Emma Rainey

Personal information
- Born: 1 October 1999 (age 26) Whanganui, New Zealand

Sport
- Sport: Field hockey
- Position: Midfield

Senior career
- Years: Team / Caps / Goals
- 2020–: Central Falcons / - / -

National team
- Years: Team / Caps / Goals
- 2018: New Zealand U–21 / 3 / (0)
- 2024–: New Zealand / 14 / (1)

Medal record
Women's field hockey
Representing New Zealand
FIH Nations Cup
| Gold medal – first place | 2024–25 Santiago |  |

= Emma Rainey =

New Zealand field hockey player (born 1999)

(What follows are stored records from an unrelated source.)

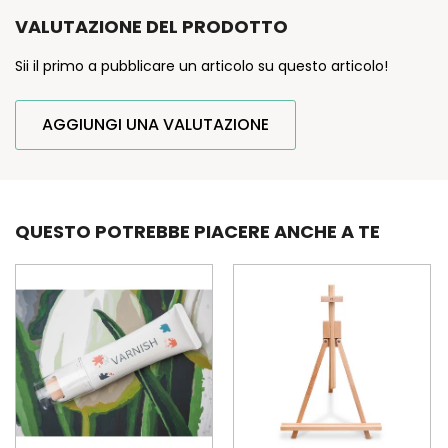
VALUTAZIONE DEL PRODOTTO
Sii il primo a pubblicare un articolo su questo articolo!
AGGIUNGI UNA VALUTAZIONE
QUESTO POTREBBE PIACERE ANCHE A TE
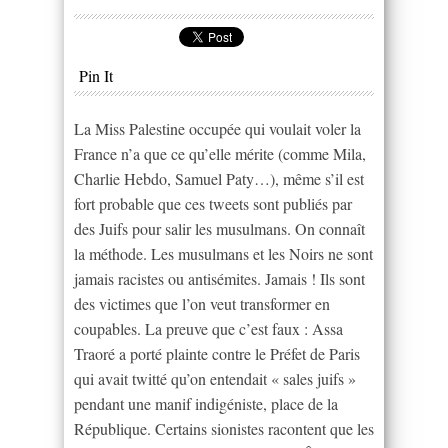
Pin It
La Miss Palestine occupée qui voulait voler la
France n’a que ce qu’elle mérite (comme Mila,
Charlie Hebdo, Samuel Paty…), même s’il est
fort probable que ces tweets sont publiés par
des Juifs pour salir les musulmans. On connaît
la méthode. Les musulmans et les Noirs ne sont
jamais racistes ou antisémites. Jamais ! Ils sont
des victimes que l’on veut transformer en
coupables. La preuve que c’est faux : Assa
Traoré a porté plainte contre le Préfet de Paris
qui avait twitté qu’on entendait « sales juifs »
pendant une manif indigéniste, place de la
République. Certains sionistes racontent que les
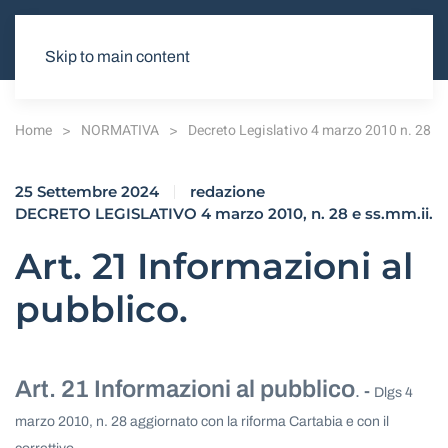
Skip to main content
Home
NORMATIVA
Decreto Legislativo 4 marzo 2010 n. 28
25 Settembre 2024
redazione
DECRETO LEGISLATIVO 4 marzo 2010, n. 28 e ss.mm.ii.
Art. 21 Informazioni al
pubblico.
Art. 21 Informazioni al pubblico
.
-
Dlgs 4
marzo 2010, n. 28 aggiornato con la riforma Cartabia e con il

Emma Rainey (born 1 October 1999) is a New Zealand field hockey player.

==Early life==
Rainey was born and raised in Whanganui, a town on New Zealand's North Island.

==Career==
===National league===
In the Premier Hockey League, Rainey plays for the Central Falcons. She has also previously represented Auckland and Canterbury in the Ford National Hockey Championship.

===Black Sticks===
Rainey made her senior international debut for the Black Sticks in 2024. She made her first appearances during a test series against Japan in Auckland. Later in the year she made her first appearance at a major tournament, competing with the squad at the 2023–24 FIH Nations Cup in Terrassa.

She has been named in an extended 2025 national squad.